Murder Ordained is a television film that originally aired for CBS in 1987, starring Keith Carradine, JoBeth Williams, and Kathy Bates. It was co-written and directed by Mike Robe. Based on actual events that occurred in Emporia, Kansas, in 1983, the film tells the story of State trooper John Rule (Carradine), who investigates what appears to be a traffic accident resulting in the death of a local minister's wife. His investigation leads him to believe foul play was involved. Much of the principal photography and filming occurred on location in Kansas, and some of the dialogue comes directly from court transcripts.

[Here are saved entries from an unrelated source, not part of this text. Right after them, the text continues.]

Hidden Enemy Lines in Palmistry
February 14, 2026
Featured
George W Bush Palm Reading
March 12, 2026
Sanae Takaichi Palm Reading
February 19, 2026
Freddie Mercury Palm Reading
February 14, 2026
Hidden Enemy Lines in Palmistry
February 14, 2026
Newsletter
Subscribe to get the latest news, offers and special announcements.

The film was subsequently released on VHS and DVD. The cast also includes Terry Kinney, M. Emmet Walsh, John Goodman and Johnny Galecki. The series received an Emmy Award nomination for Outstanding Editing for a Miniseries or a Special (Single Camera Production).

==Plot==
In 1982, Tom Bird, an ambitious and charismatic Lutheran minister in America's mid-west, falls in love with one of his parishioners, Lorna Anderson, and together they make plans to start a fresh life in New Mexico. Within a short space of time both Bird's wife and Anderson's husband are dead. The clever staging of the two murders almost fools the authorities but for the suspicions of a highway patrolman, John Rule, who pursues his own investigation as a matter of conscience. He eventually succeeds despite considerable resistance from Bird's loyal parishioners.